Which should you use?
It ultimately depends on your criteria for a given project or department. As a rule of thumb, it generally makes more sense to use any
to dispatch alerts on a more broad level, but all
to dispatch rules based on a more narrow configuration. For example, an on-call operations engineer might be more concerned with fatal
-level events pouring in over a given time frequency verses other isolated conditions on their own.
It’s rare that a team wants to hear about absolutely every instance of a specific error coming in. Often, it’s necessary to create a rule based on an frequency threshold. To set up a basic threshold, select the condition titled An issue is seen more than {value} times in {frequency}
.
As a basic example, we set a condition of 50 times in one minute. One thing to keep in mind is that different teams will have unique criteria around what threshold is most valuable to them. For example, someone on your payments team might want to set a more aggressive threshold for checkout failures than your frontend team when there’s a timeout issue on a footer component. Use thresholds to help determine the significance of an error’s impact and escalation priority.

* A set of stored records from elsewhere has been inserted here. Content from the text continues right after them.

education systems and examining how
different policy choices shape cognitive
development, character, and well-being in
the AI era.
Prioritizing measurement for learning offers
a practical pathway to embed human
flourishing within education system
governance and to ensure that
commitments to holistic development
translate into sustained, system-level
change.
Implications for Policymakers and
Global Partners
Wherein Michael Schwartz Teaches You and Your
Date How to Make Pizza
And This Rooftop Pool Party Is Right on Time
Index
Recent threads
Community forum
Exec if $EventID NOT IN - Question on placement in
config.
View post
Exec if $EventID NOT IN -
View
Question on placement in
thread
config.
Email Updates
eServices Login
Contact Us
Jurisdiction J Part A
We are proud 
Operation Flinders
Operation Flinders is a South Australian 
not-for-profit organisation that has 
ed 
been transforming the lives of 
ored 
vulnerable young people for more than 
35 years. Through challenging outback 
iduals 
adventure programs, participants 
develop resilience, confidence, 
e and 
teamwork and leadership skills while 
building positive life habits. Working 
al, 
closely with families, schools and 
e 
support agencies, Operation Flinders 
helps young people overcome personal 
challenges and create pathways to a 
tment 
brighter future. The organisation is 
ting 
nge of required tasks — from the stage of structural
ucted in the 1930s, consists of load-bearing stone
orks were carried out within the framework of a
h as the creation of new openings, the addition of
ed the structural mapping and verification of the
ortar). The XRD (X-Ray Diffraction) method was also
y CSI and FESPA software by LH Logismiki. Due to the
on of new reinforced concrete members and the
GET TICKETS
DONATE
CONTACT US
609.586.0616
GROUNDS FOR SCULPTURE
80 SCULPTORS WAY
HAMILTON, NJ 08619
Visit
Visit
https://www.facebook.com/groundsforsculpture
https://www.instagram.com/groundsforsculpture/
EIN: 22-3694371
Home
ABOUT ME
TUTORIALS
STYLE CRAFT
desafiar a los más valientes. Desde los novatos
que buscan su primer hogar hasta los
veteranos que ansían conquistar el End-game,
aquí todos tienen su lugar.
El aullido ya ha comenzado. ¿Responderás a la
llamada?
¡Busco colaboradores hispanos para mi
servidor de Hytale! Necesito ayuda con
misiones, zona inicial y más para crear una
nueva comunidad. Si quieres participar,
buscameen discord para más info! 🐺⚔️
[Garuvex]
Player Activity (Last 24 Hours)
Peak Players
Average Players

The Alert Rules system in Sentry is capable of picking out all sorts of elements that live within an event payload. We call these different elements attributes
, and there are 15 different kinds of attributes that a rule can target. Some of the most widely-used attributes are Message, Platform, and Type, but other interesting values include user.id
, http.method
, or stacktrace.filename
By setting an Attribute condition in a rule, you can build out some alert logic that automatically performs an action when that attribute is detected. In this example, any event containing the message “Database Transaction Failed” will get routed directly to PagerDuty for our operations team to investigate.

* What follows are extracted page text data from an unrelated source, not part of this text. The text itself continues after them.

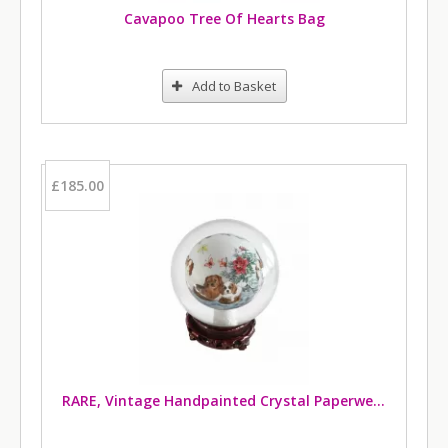
Cavapoo Tree Of Hearts Bag
Add to Basket
£185.00
RARE, Vintage Handpainted Crystal Paperweight Featuring Cavalier King Charles Spaniels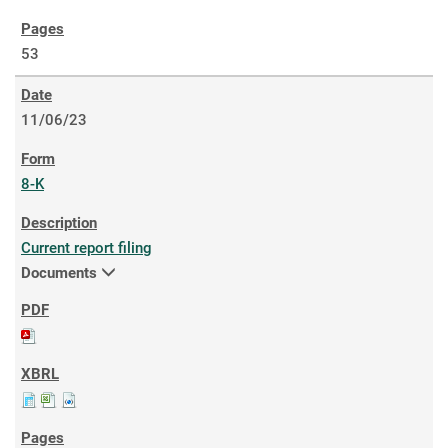
53
11/06/23
8-K
Current report filing
Documents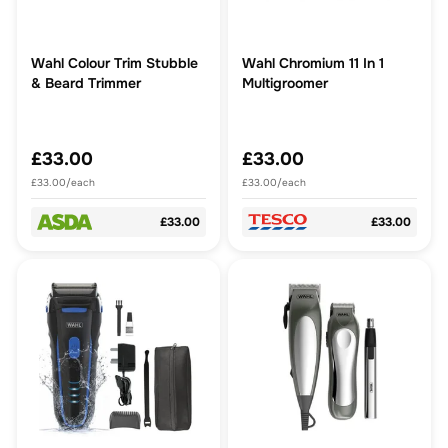
Wahl Colour Trim Stubble
Wahl Chromium 11 In 1
& Beard Trimmer
Multigroomer
£33.00
£33.00
£33.00/each
£33.00/each
£33.00
£33.00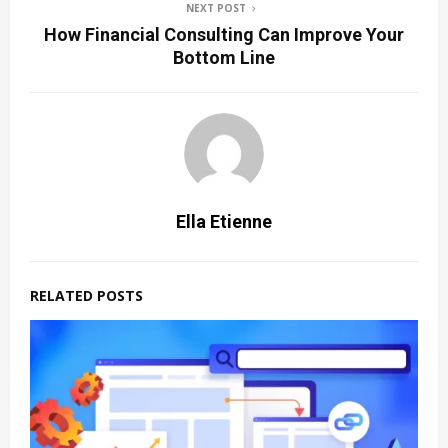
NEXT POST
How Financial Consulting Can Improve Your
Bottom Line
Ella Etienne
RELATED POSTS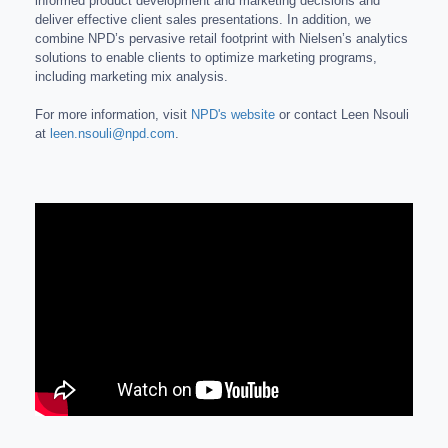
informed product development and marketing decisions and
deliver effective client sales presentations. In addition, we
combine NPD’s pervasive retail footprint with Nielsen’s analytics
solutions to enable clients to optimize marketing programs,
including marketing mix analysis.
For more information, visit
NPD's website
or contact Leen Nsouli
at
leen.nsouli@npd.com
.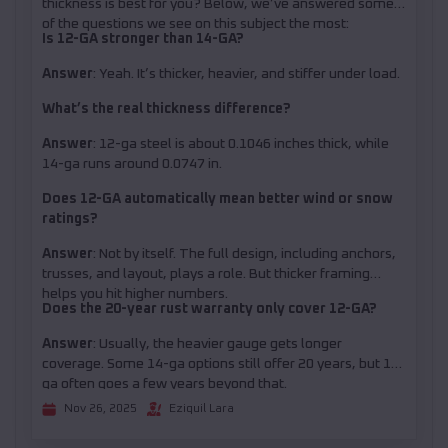
thickness is best for you? Below, we’ve answered some
of the questions we see on this subject the most:
Is 12-GA stronger than 14-GA?
Answer
: Yeah. It’s thicker, heavier, and stiffer under load.
What’s the real thickness difference?
Answer
: 12-ga steel is about 0.1046 inches thick, while
14-ga runs around 0.0747 in.
Does 12-GA automatically mean better wind or snow
ratings?
Answer
: Not by itself. The full design, including anchors,
trusses, and layout, plays a role. But thicker framing
helps you hit higher numbers.
Does the 20-year rust warranty only cover 12-GA?
Answer
: Usually, the heavier gauge gets longer
coverage. Some 14-ga options still offer 20 years, but 12-
ga often goes a few years beyond that.
Nov 26, 2025
Eziquil Lara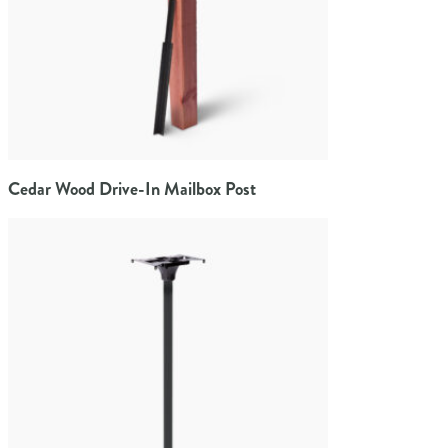
Cedar Wood Drive-In Mailbox Post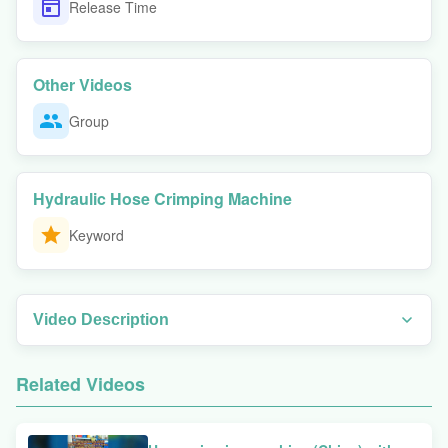
Release Time
Other Videos
Group
Hydraulic Hose Crimping Machine
Keyword
Video Description
Watch this overview to discover why many professionals pay attention
to this approach. In this video, we demonstrate the PLC-controlled MS-
Related Videos
P150 hydraulic hose crimper in action, showing how it handles 2-inch
high-pressure hoses up to 31.5MPa. You'll see the machine's
advanced vertical die movement technology, quick-change tool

In addition, you can also set up rules that account for multiple different attributes at once, and chain that logic together. In this more advanced example, we can send specific targeted alerts at an Android development team in Slack using the message
, platform
, and type
values. In the below example, a notification gets routed to the Android Dev team in Slack if a RunTimeError with the message Failed to Reload Index
comes in from the sentry-java
SDK.
In some circumstances, your engineering team may want to be immediately notified of regressions. The An event changes state from resolved to unresolved
condition automatically registers the state change in a Sentry issue and dispatches a notification.

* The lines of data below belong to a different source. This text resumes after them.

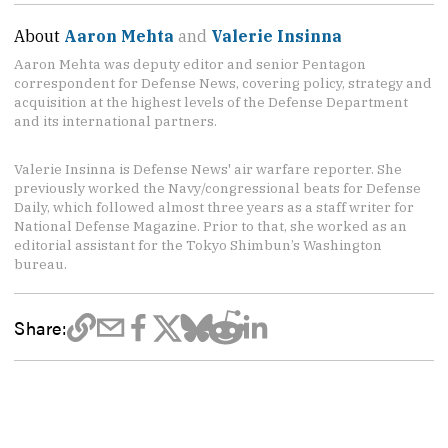
About
Aaron Mehta
and
Valerie Insinna
Aaron Mehta was deputy editor and senior Pentagon
correspondent for Defense News, covering policy, strategy and
acquisition at the highest levels of the Defense Department
and its international partners.
Valerie Insinna is Defense News' air warfare reporter. She
previously worked the Navy/congressional beats for Defense
Daily, which followed almost three years as a staff writer for
National Defense Magazine. Prior to that, she worked as an
editorial assistant for the Tokyo Shimbun’s Washington
bureau.
Share:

If your project has multiple teams working on it, you may want to route regression alerts to the appropriate team.
You may find that your application has errors coming in from different features, and you’ll want to route those errors directly to the team that works with that piece of code. In our last video, we detailed how you could configure your SDK to set context tags.
In the above example, we’ve set a rule that picks up any exception with a feature
tag that matches checkout
. Using Sentry’s Slack integration, we can route that alert notification directly to the Payments Engineering team’s channel. This helps break up the alert stream into something that’s relevant to the team that sees them.
Alert Rules are something that your team should periodically evaluate during the remediation phase of any issue. What was true yesterday is not necessarily true tomorrow, and your team may find that they need to adjust rule conditions based on new findings.